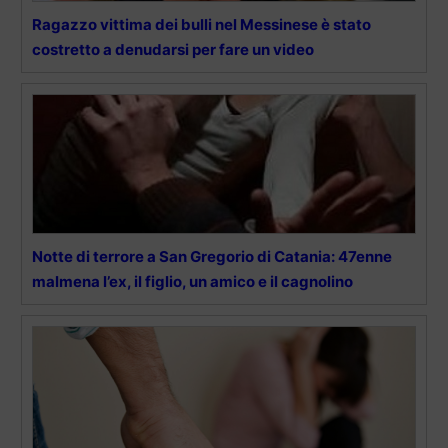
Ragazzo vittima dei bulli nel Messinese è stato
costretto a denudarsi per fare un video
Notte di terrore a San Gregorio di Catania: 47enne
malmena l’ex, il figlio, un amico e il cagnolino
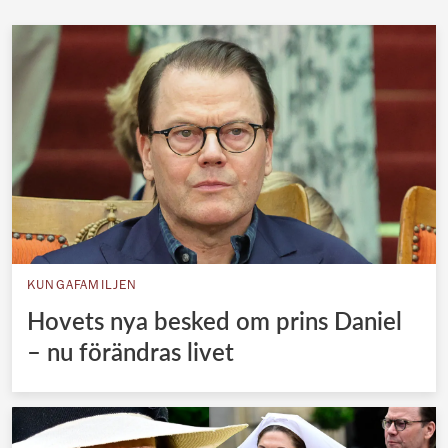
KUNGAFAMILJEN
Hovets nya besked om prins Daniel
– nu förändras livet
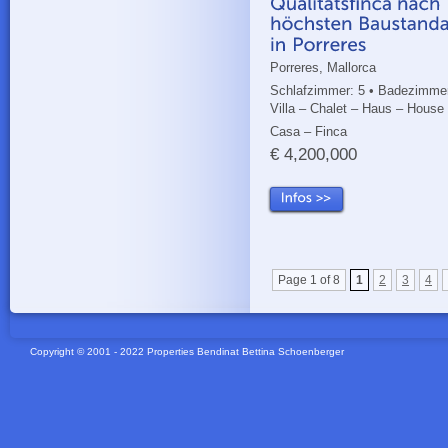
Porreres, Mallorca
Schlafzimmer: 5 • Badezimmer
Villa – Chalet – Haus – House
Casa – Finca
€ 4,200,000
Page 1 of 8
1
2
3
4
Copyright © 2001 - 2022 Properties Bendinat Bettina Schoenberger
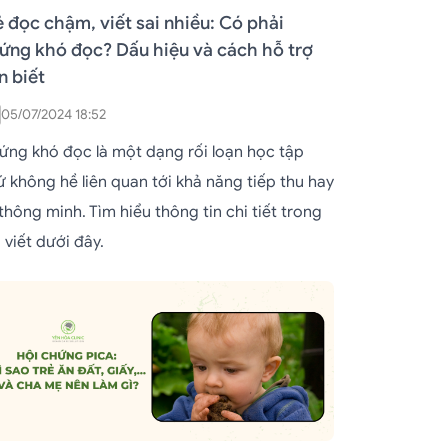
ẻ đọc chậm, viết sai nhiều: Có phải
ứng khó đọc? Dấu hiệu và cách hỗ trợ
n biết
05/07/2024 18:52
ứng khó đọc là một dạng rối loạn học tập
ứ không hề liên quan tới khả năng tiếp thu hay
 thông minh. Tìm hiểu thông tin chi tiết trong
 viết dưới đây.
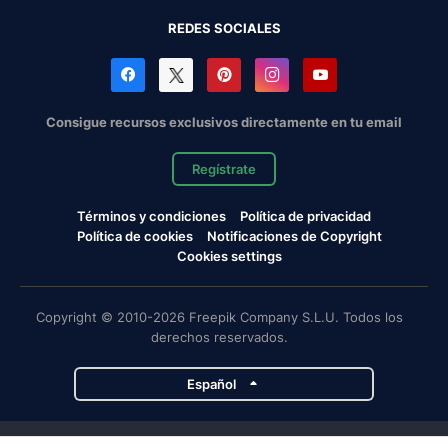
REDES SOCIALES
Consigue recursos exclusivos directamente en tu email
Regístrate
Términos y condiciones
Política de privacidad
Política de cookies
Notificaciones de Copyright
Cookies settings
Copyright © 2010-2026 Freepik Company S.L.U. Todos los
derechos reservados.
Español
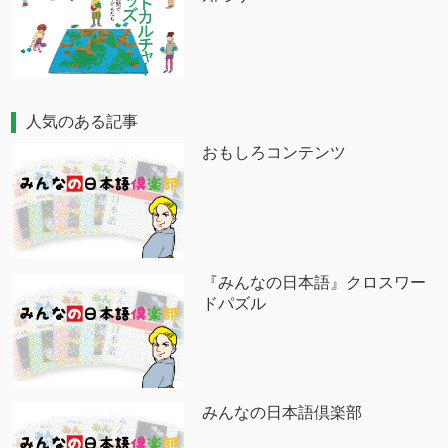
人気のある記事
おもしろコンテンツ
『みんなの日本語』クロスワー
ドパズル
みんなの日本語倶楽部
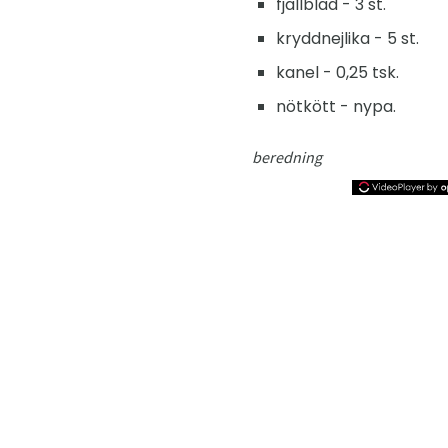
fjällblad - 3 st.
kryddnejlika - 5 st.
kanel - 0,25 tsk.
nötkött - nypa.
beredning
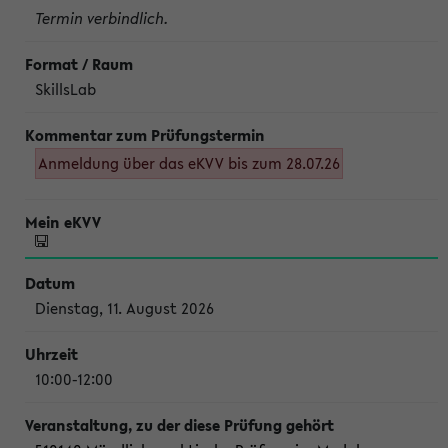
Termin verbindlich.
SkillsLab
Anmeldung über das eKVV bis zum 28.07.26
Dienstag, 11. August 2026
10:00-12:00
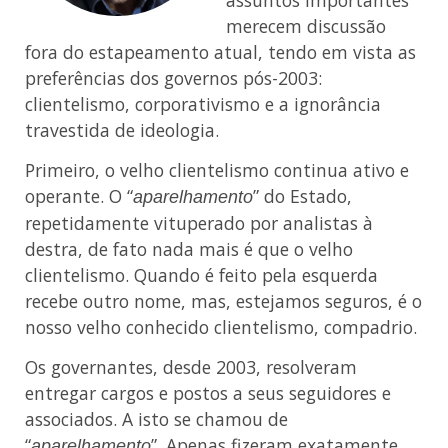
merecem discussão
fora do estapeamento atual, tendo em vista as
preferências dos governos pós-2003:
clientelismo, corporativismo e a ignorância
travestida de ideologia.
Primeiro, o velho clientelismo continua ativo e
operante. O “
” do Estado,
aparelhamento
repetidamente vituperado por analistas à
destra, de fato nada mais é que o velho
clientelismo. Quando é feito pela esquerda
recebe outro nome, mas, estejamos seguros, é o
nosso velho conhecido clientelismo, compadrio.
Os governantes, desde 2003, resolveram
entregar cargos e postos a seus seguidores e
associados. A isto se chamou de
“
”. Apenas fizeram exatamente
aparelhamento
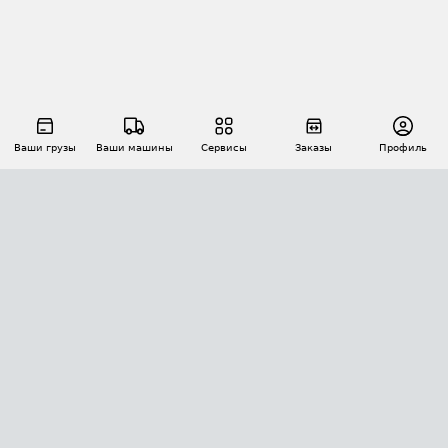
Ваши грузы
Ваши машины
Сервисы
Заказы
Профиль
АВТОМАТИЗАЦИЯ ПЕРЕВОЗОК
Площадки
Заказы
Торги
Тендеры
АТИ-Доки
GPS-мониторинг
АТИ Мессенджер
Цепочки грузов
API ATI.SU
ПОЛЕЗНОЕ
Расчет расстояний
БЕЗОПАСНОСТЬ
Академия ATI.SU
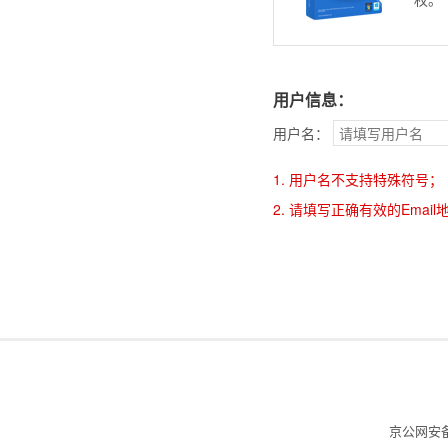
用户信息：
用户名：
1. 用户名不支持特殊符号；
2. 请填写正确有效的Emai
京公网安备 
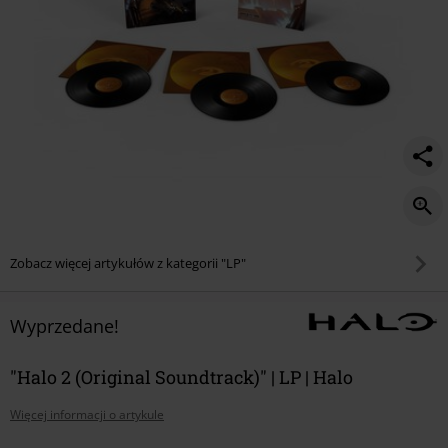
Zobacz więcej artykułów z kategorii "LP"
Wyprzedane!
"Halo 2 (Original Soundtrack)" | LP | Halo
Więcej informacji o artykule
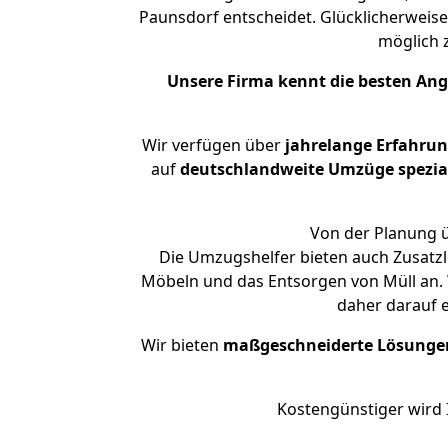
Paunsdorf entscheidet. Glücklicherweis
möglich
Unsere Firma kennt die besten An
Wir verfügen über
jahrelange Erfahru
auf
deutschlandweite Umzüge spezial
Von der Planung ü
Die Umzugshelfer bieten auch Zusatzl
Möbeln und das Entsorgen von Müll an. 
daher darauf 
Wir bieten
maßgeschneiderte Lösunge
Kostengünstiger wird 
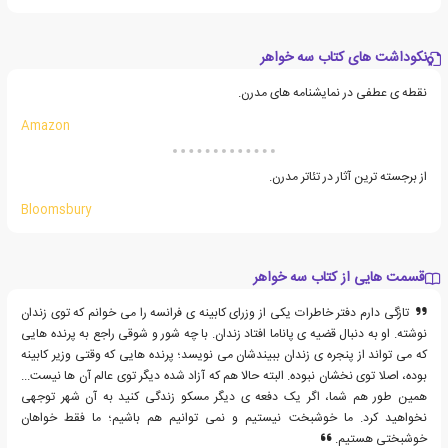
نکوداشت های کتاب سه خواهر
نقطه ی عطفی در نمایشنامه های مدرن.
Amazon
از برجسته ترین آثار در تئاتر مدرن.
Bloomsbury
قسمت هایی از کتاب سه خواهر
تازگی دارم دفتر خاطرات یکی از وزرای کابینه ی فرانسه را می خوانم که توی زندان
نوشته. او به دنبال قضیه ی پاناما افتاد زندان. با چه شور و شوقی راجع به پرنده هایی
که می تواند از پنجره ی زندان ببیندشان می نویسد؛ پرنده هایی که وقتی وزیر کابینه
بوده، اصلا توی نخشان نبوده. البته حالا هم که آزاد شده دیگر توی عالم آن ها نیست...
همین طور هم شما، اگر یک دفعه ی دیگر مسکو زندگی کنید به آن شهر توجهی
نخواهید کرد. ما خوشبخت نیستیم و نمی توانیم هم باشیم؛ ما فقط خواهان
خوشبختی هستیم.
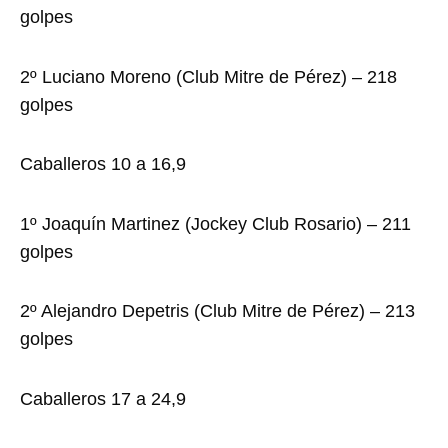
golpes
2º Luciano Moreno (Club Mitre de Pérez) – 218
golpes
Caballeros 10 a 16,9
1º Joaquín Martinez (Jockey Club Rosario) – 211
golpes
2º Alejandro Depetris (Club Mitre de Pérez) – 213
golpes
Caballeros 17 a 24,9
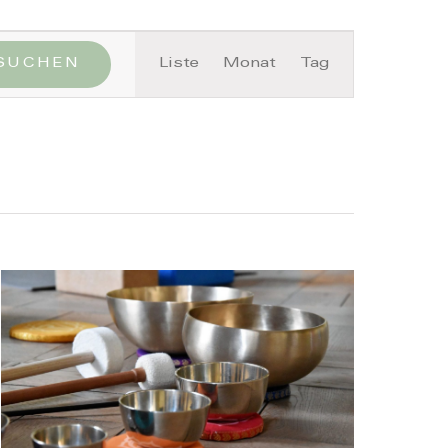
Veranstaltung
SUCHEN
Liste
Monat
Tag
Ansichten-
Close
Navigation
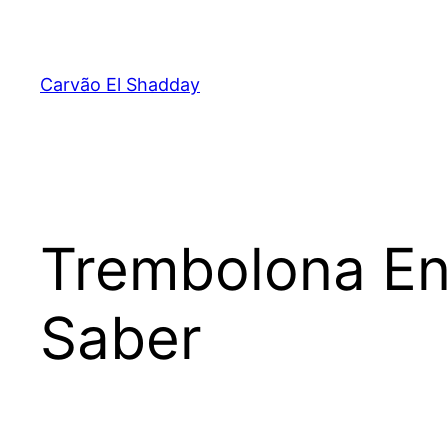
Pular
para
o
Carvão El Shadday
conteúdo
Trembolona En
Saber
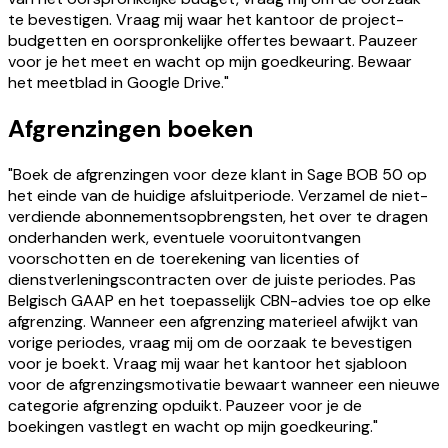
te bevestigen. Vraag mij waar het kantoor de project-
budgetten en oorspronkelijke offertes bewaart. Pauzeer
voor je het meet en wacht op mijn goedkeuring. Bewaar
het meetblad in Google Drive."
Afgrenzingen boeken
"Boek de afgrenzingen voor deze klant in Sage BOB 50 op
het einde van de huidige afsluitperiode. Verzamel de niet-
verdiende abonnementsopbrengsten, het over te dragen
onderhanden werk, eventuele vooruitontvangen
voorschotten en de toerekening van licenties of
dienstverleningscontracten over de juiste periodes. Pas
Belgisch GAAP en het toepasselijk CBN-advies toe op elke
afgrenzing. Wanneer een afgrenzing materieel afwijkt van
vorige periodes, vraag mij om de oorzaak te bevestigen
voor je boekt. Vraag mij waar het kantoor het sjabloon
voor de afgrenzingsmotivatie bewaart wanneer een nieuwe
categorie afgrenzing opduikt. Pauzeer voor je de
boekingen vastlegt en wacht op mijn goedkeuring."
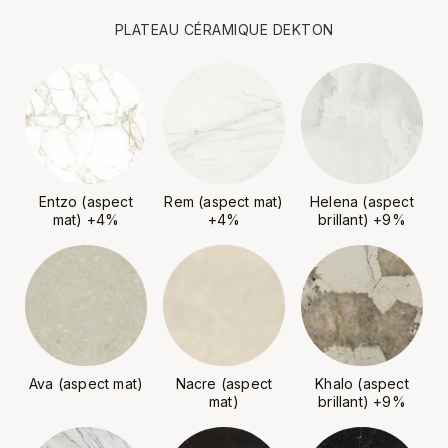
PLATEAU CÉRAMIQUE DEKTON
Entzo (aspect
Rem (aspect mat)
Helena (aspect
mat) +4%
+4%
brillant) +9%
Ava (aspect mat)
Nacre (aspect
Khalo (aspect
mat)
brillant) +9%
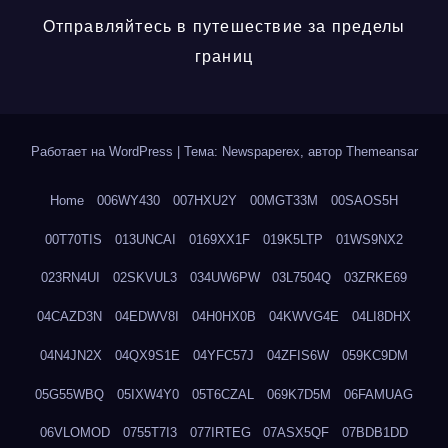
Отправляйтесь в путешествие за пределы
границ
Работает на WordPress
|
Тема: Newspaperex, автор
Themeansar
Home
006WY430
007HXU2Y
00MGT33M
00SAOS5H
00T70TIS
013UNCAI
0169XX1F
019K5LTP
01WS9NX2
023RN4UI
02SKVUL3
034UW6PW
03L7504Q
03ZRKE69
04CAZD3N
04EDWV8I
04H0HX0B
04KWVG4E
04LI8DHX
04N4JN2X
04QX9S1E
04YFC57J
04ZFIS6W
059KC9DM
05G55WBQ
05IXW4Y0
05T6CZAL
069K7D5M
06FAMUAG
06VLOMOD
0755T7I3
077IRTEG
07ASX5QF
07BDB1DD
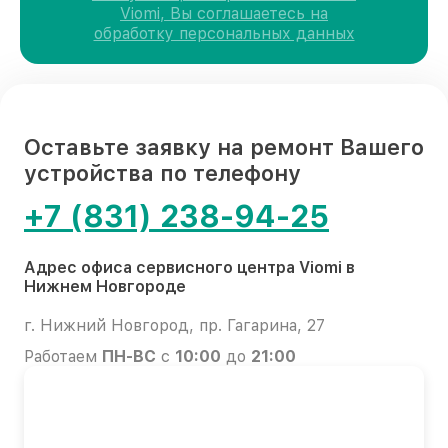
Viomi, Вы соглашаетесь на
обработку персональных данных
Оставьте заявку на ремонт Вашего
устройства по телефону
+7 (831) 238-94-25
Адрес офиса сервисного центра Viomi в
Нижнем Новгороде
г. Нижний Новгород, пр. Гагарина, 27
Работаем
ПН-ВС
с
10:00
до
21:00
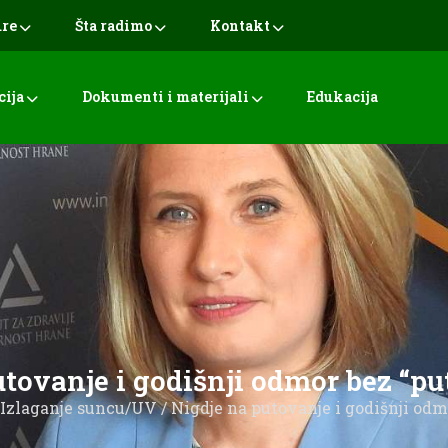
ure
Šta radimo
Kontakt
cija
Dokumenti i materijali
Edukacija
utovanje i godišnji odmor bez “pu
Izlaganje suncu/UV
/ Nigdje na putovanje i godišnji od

- [EXERCISE REQUIREMENTS]
Where a line of the data includes the string "clientelismo", list that line.

- [RESPONSE TO THIS TASK]
clientelismo, corporativismo e a ignorância
Primeiro, o velho clientelismo continua ativo e
clientelismo. Quando é feito pela esquerda
nosso velho conhecido clientelismo, compadrio.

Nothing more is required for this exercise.